Thankful on Thanksgiving for Oppression?

 

This is my friend, Native American leader Richard Twiss, speaking about the abuse against Natives by the white power structure of our country. The first one minute and twenty four seconds of this video Richard throws it down (because he’s speaking at a conservative Christian college’s chapel service, it seems like he eased up a little on them the last minute of his talk. I’ve heard him bring it for hours before!). Over the last few years Richard has opened my eyes to the atrocious treatment in which the white dominated government of the United States, since day one, has bestowed upon Native Americans.

Did you know that Native American reservations aren’t even owned by Natives? We all think they own their land. They don’t. A person appointed by the President is their liaison to the land they live on, and before anything happens on a Native reservation, this man has to give them approval!

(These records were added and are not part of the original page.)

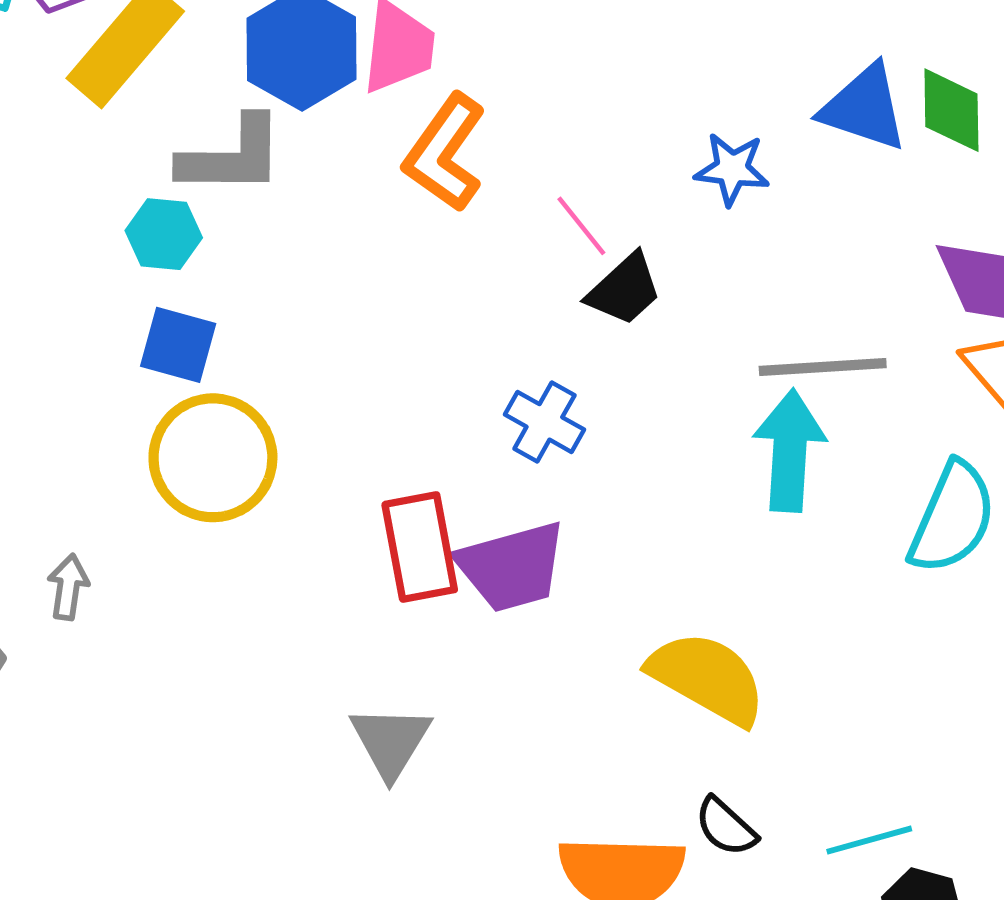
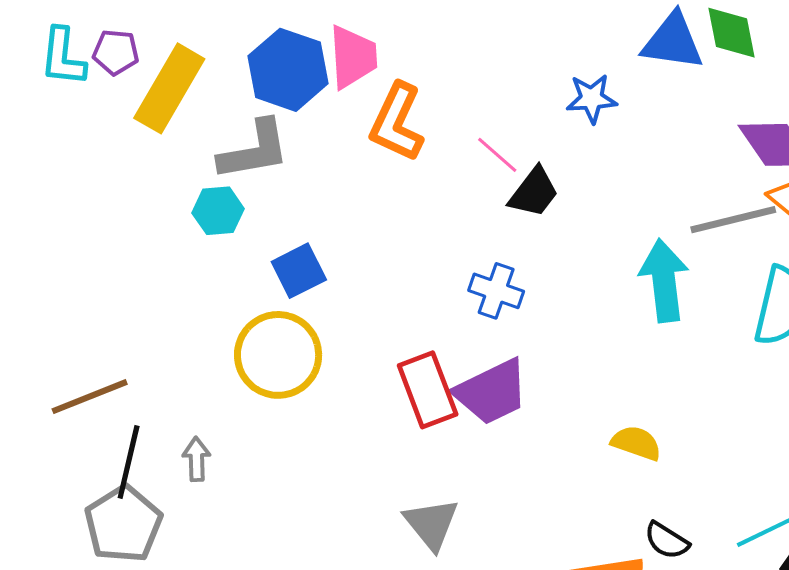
blue square: (178, 345) -> (299, 271), moved, turned -32
gray line: (823, 367) -> (733, 220), moved
yellow semicircle: (707, 678) -> (636, 443), size x0.6

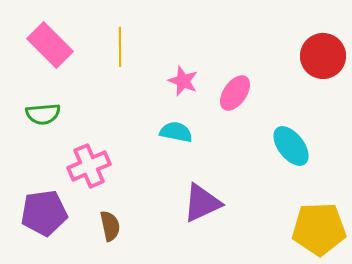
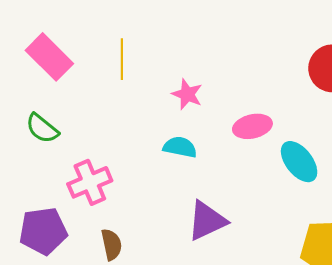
pink ellipse: (235, 93) -> (252, 126), moved, turned 42
green semicircle: (43, 114) -> (42, 128), turned 44

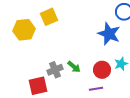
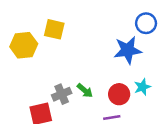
yellow square: (49, 17) -> (54, 29), turned 36
blue star: (109, 34) -> (128, 50), turned -30

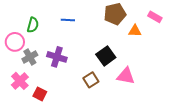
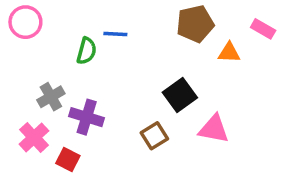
green semicircle: (33, 25) -> (87, 51), moved
pink circle: (15, 42) -> (25, 22), moved
purple cross: (57, 57) -> (87, 117), moved

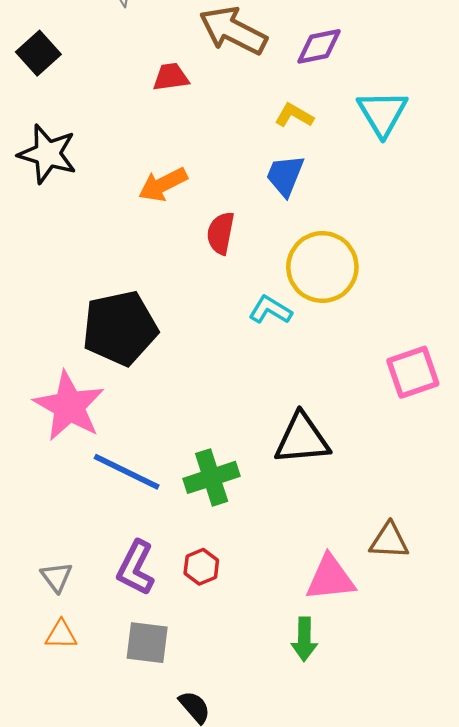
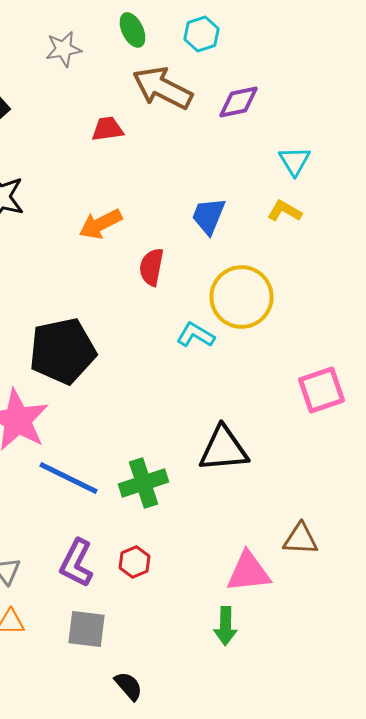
cyan triangle: (382, 113) -> (294, 161), size x0.7
yellow L-shape: (294, 115) -> (284, 211), moved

This was their country. We took if from them and now are continuing to oppress them. 

On this day I am thankful, among many, many other things, for one thing in particular:

That Jesus Christ came to this earth as a baby of no status or privilege, incarnating himself into a broken world and righteously loving all of humanity to Him, even though many didn’t, and don’t, want to believe. I am also thankful for Jesus brutally dying on the cross, that my sins are forgiven because I believe in an unchanging God who longs to flood this world and all humanity with redemption and reconciliation to God, and to each other.

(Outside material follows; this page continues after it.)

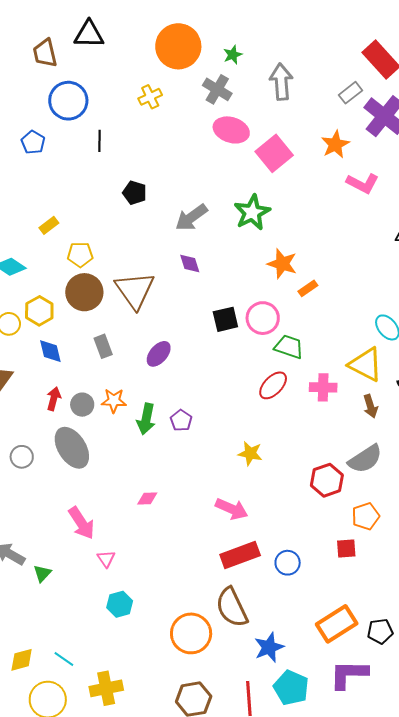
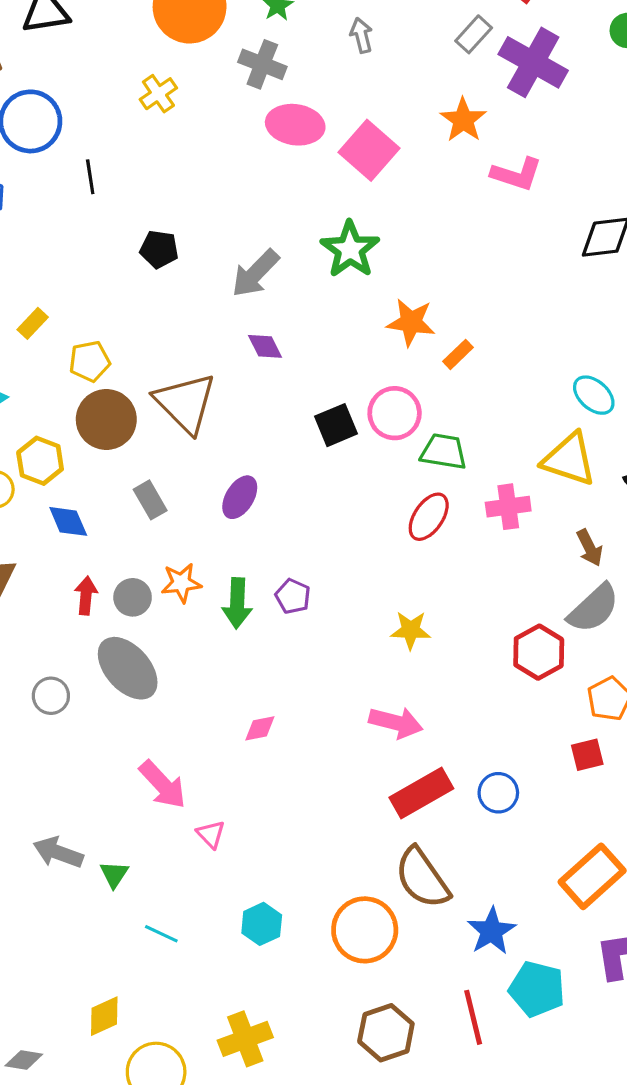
gray arrow: (281, 82) -> (361, 35), size x0.6
brown arrow: (370, 406) -> (589, 548), moved
cyan hexagon: (120, 604) -> (262, 924), moved
cyan line: (64, 659) -> (161, 934), moved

With that said, on this thankful day of Thanksgiving, I am thankful for what Jesus did so I, as a white man a part of the dominant culture that has given me extraordinary privilege for doing nothing other than being birthed into a powerful socially constructed group of people, can sincerely apologize for:  

Metaphorically and physically raping and pillaging the Indians over centuries, the thing that created this holiday; and using the death of Christ for the cultural sins of slavery, colonization, the crusades, racism, sexism and anything else that holds others captive because they are not like the dominant culture of the day.

I’m sorry. And I’m thankful I believe in a God who is bigger than all of my people’s sins committed on behalf of God’s name.

Please watch the video of Richard. It’s powerful. Here is Richard’s website and here you can find him on YouTube.

Much love.

www.themarinfoundation.org

About Andrew Marin

Andrew Marin is President and Founder of The Marin Foundation (www.themarinfoundation.org). He is author of the award winning book Love Is an Orientation (2009), its interactive DVD curriculum (2011), and recently an academic ebook titled Our Last Option: How a New Approach to Civility can Save the Public Square (2013). Andrew is a regular contributor to a variety of media outlets and frequently lectures at universities around the world. Since 2010 Andrew has been asked by the United Nations to advise their various agencies on issues of bridging opposing worldviews, civic engagement, and theological aspects of reconciliation. For twelve years he lived in the LGBT Boystown neighborhood of Chicago, and is currently based St. Andrews, Scotland, where he is teaching and researching at the University of St. Andrews earning his PhD in Constructive Theology with a focus on the Theology of Culture. Andrew's research centers on the cultural, political, and religious dynamics of reconciliation. Andrew is married to Brenda, and you can find him elsewhere on Twitter (@Andrew_Marin), Facebook (AndrewMarin01), and Instagram (@andrewmarin1).

  • Nathalie A

    so true! i love how he says the story from the native american/first nations perspectives. “we discovered christopher columbus aimlessly wandering at sea.”
    i checked out his website and i’d love to hear him discuss the view that native ways are demonic/pagan. he mentions the beauty in them. but what does he think? often times we r quick to label the other as wrong/evil. and sometimes it may be. but i’d like to understand that more deeply.

    i always appreciate all the important issues you help us to remember

  • Mrs T

    Natives are another group that has been so slighted. What info do you have on LGBT Natives? I’d love to know.

    On a lighter note: That hair is awesome! Is he willing to donate any to me?

  • Anonymous

    Love the Lakota people.

    I also love what Broken Walls is doing to promote love and healing:

    http://www.BrokenWalls.com

    They also partner with Wiconi when the opportunity arises.

    I love worshiping our Triune God with drums and native dancing!